*** Opening Data for processing ***
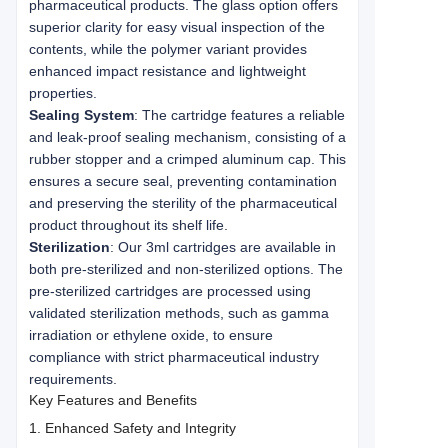
pharmaceutical products. The glass option offers
superior clarity for easy visual inspection of the
contents, while the polymer variant provides
enhanced impact resistance and lightweight
properties.
Sealing System
: The cartridge features a reliable
and leak-proof sealing mechanism, consisting of a
rubber stopper and a crimped aluminum cap. This
ensures a secure seal, preventing contamination
and preserving the sterility of the pharmaceutical
product throughout its shelf life.
Sterilization
: Our 3ml cartridges are available in
both pre-sterilized and non-sterilized options. The
pre-sterilized cartridges are processed using
validated sterilization methods, such as gamma
irradiation or ethylene oxide, to ensure
compliance with strict pharmaceutical industry
requirements.
Key Features and Benefits
1. Enhanced Safety and Integrity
*** Closing Data for processing ***
Prompt: Reproduce each entry above word for word. Pictures are not part of the copy.

Exercise result:
pharmaceutical products. The glass option offers
superior clarity for easy visual inspection of the
contents, while the polymer variant provides
enhanced impact resistance and lightweight
properties.
Sealing System
: The cartridge features a reliable
and leak-proof sealing mechanism, consisting of a
rubber stopper and a crimped aluminum cap. This
ensures a secure seal, preventing contamination
and preserving the sterility of the pharmaceutical
product throughout its shelf life.
Sterilization
: Our 3ml cartridges are available in
both pre-sterilized and non-sterilized options. The
pre-sterilized cartridges are processed using
validated sterilization methods, such as gamma
irradiation or ethylene oxide, to ensure
compliance with strict pharmaceutical industry
requirements.
Key Features and Benefits
1. Enhanced Safety and Integrity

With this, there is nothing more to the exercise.